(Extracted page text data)
◆ ◆ ◆ ◆ ◆ ◆ ◆

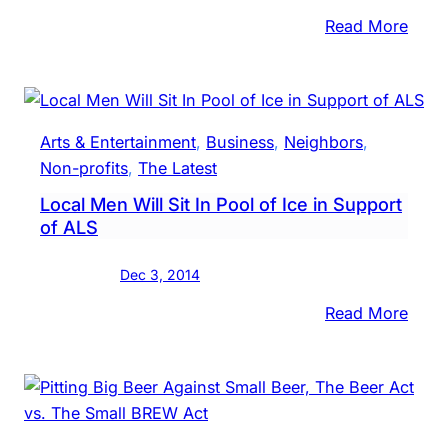
:
Read More
In
Priva
Deba
Lawm
Arts & Entertainment
, 
Business
, 
Neighbors
, 
Want
Non-profits
, 
The Latest
To
Local Men Will Sit In Pool of Ice in Support
Avoi
of ALS
Mixi
Liquo
Dec 3, 2014
Beer
Polic
:
Read More
Local
Men
Will
Sit
In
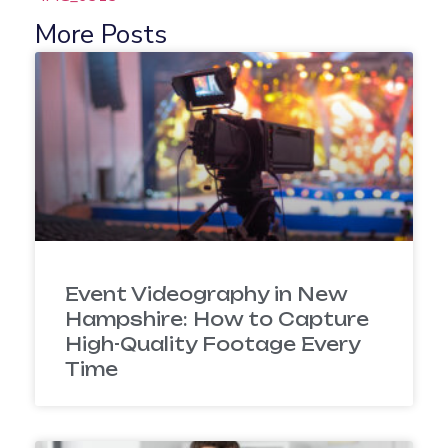
More Posts
Event Videography in New
Hampshire: How to Capture
High-Quality Footage Every
Time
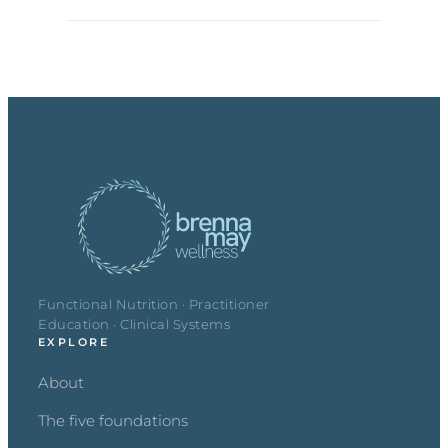
Functional Nutrition · Practitioner
Education · Clinical Systems
EXPLORE
About
The five foundations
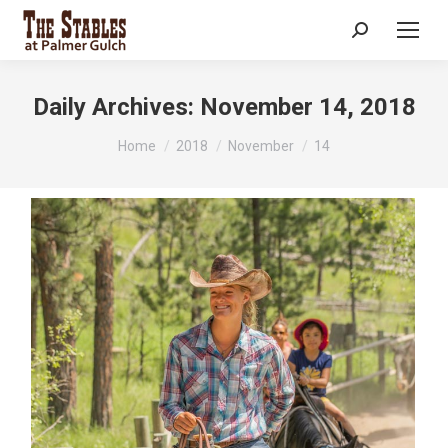
Search:
Daily Archives:
November 14, 2018
You are here:
Home
2018
November
14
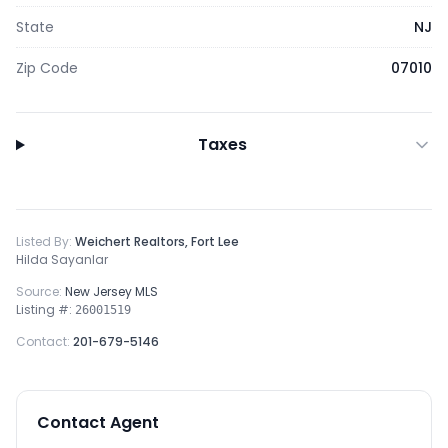
State
NJ
Zip Code
07010
Taxes
Listed By:
Weichert Realtors, Fort Lee
Hilda Sayanlar
Source:
New Jersey MLS
Listing #:
26001519
Contact:
201-679-5146
Contact Agent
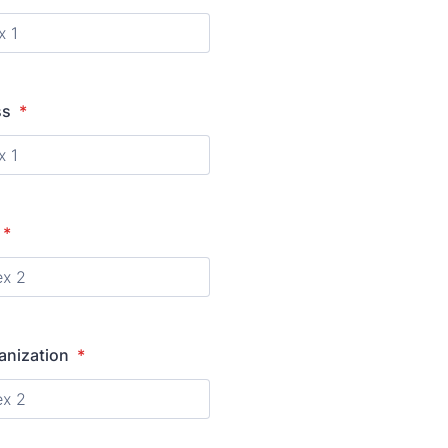
ss
*
*
anization
*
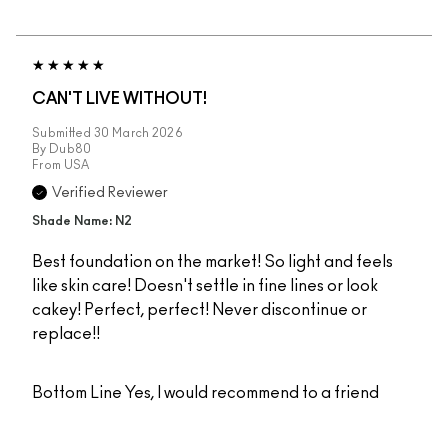
CAN'T LIVE WITHOUT!
Submitted
30 March 2026
By
Dub80
From
USA
Verified Reviewer
Shade Name: N2
Best foundation on the market! So light and feels
like skin care! Doesn't settle in fine lines or look
cakey! Perfect, perfect! Never discontinue or
replace!!
Bottom Line
Yes, I would recommend to a friend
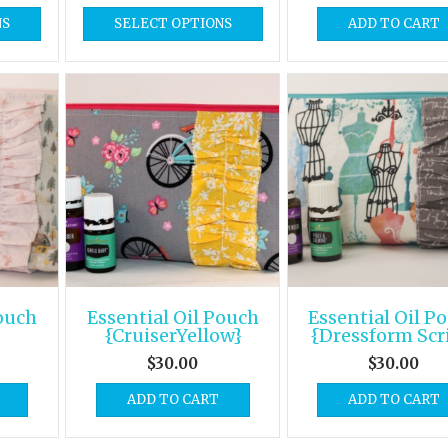
NS
SELECT OPTIONS
ADD TO CART
Pouch
Essential Oil Pouch
Essential Oil P
{CruiserYellow}
{Dressform Scr
$
30.00
$
30.00
ADD TO CART
ADD TO CART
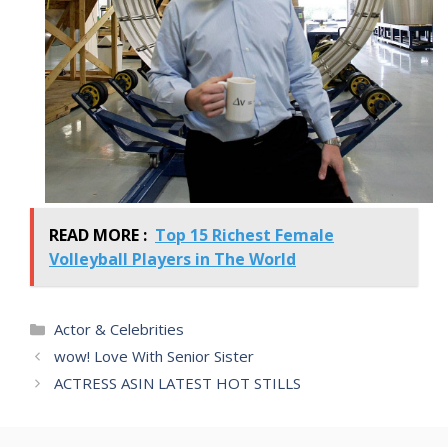
READ MORE :
Top 15 Richest Female
Volleyball Players in The World
Categories
Actor & Celebrities
wow! Love With Senior Sister
ACTRESS ASIN LATEST HOT STILLS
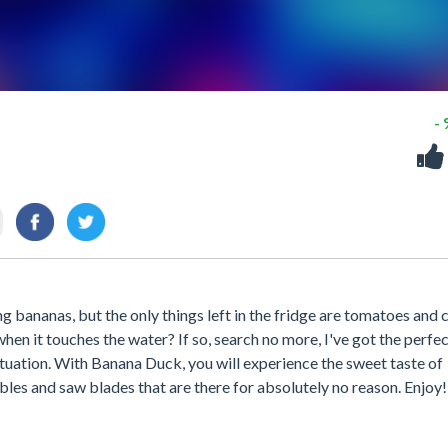
-
g bananas, but the only things left in the fridge are tomatoes and 
hen it touches the water? If so, search no more, I've got the perfe
ituation. With Banana Duck, you will experience the sweet taste of
bles and saw blades that are there for absolutely no reason. Enjoy!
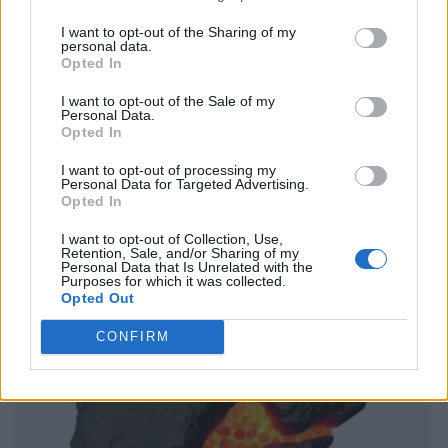
I want to opt-out of the Sharing of my
personal data.
Opted In
I want to opt-out of the Sale of my
Personal Data.
Opted In
I want to opt-out of processing my
Personal Data for Targeted Advertising.
Opted In
I want to opt-out of Collection, Use,
Retention, Sale, and/or Sharing of my
Personal Data that Is Unrelated with the
Purposes for which it was collected.
Opted Out
CONFIRM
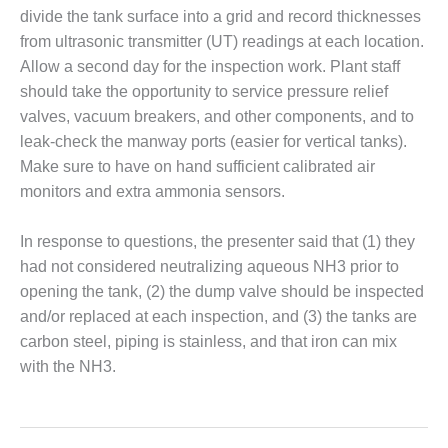
– FARIBAULT
divide the tank surface into a grid and record thicknesses
ENERGY PARK
from ultrasonic transmitter (UT) readings at each location.
Allow a second day for the inspection work. Plant staff
ENVIRONMENTAL
should take the opportunity to service pressure relief
STEWARDSHIP
– JASPER
valves, vacuum breakers, and other components, and to
GENERATING
leak-check the manway ports (easier for vertical tanks).
STATION
Make sure to have on hand sufficient calibrated air
monitors and extra ammonia sensors.
ENVIRONMENTAL
STEWARDSHIP
– LINCOLN
In response to questions, the presenter said that (1) they
GENERATING
had not considered neutralizing aqueous NH3 prior to
FACILITY
opening the tank, (2) the dump valve should be inspected
and/or replaced at each inspection, and (3) the tanks are
MANAGEMENT
carbon steel, piping is stainless, and that iron can mix
– ARLINGTON
VALLEY ENERGY
with the NH3.
FACILITY
MANAGEMENT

◆ ◆ ◆ ◆ ◆ ◆ ◆

Excluding all pictures, reproduce the records exactly as they appear above.

YOUR RESPONSE:
:
Read More
In
Priva
Deba
Lawm
Arts & Entertainment
, 
Business
, 
Neighbors
, 
Want
Non-profits
, 
The Latest
To
Local Men Will Sit In Pool of Ice in Support
Avoi
of ALS
Mixi
Liquo
Dec 3, 2014
Beer
Polic
:
Read More
Local
Men
Will
Sit
In
More Posts
Event Videography in New
Hampshire: How to Capture
High-Quality Footage Every
Time
Functional Nutrition · Practitioner
Education · Clinical Systems
EXPLORE
About
The five foundations
Search:
Daily Archives:
November 14, 2018
You are here:
Home
2018
November
14
State
NJ
Zip Code
07010
Taxes
Listed By:
Weichert Realtors, Fort Lee
Hilda Sayanlar
Source:
New Jersey MLS
Listing #:
26001519
Contact:
201-679-5146
Contact Agent
ss
*
*
anization
*
CAN'T LIVE WITHOUT!
Submitted
30 March 2026
By
Dub80
From
USA
Verified Reviewer
Shade Name: N2
Best foundation on the market! So light and feels
like skin care! Doesn't settle in fine lines or look
cakey! Perfect, perfect! Never discontinue or
replace!!
Bottom Line
Yes, I would recommend to a friend
NS
SELECT OPTIONS
ADD TO CART
Pouch
Essential Oil Pouch
Essential Oil P
{CruiserYellow}
{Dressform Scr
$
30.00
$
30.00
ADD TO CART
ADD TO CART
READ MORE :
Top 15 Richest Female
Volleyball Players in The World
Categories
Actor & Celebrities
wow! Love With Senior Sister
ACTRESS ASIN LATEST HOT STILLS
-
g bananas, but the only things left in the fridge are tomatoes and 
hen it touches the water? If so, search no more, I've got the perfe
ituation. With Banana Duck, you will experience the sweet taste of
bles and saw blades that are there for absolutely no reason. Enjoy!
I want to opt-out of the Sharing of my
personal data.
Opted In
I want to opt-out of the Sale of my
Personal Data.
Opted In
I want to opt-out of processing my
Personal Data for Targeted Advertising.
Opted In
I want to opt-out of Collection, Use,
Retention, Sale, and/or Sharing of my
Personal Data that Is Unrelated with the
Purposes for which it was collected.
Opted Out
CONFIRM
– FARIBAULT
divide the tank surface into a grid and record thicknesses
ENERGY PARK
from ultrasonic transmitter (UT) readings at each location.
Allow a second day for the inspection work. Plant staff
ENVIRONMENTAL
should take the opportunity to service pressure relief
STEWARDSHIP
– JASPER
valves, vacuum breakers, and other components, and to
GENERATING
leak-check the manway ports (easier for vertical tanks).
STATION
Make sure to have on hand sufficient calibrated air
monitors and extra ammonia sensors.
ENVIRONMENTAL
STEWARDSHIP
– LINCOLN
In response to questions, the presenter said that (1) they
GENERATING
had not considered neutralizing aqueous NH3 prior to
FACILITY
opening the tank, (2) the dump valve should be inspected
and/or replaced at each inspection, and (3) the tanks are
MANAGEMENT
carbon steel, piping is stainless, and that iron can mix
– ARLINGTON
VALLEY ENERGY
with the NH3.
FACILITY
MANAGEMENT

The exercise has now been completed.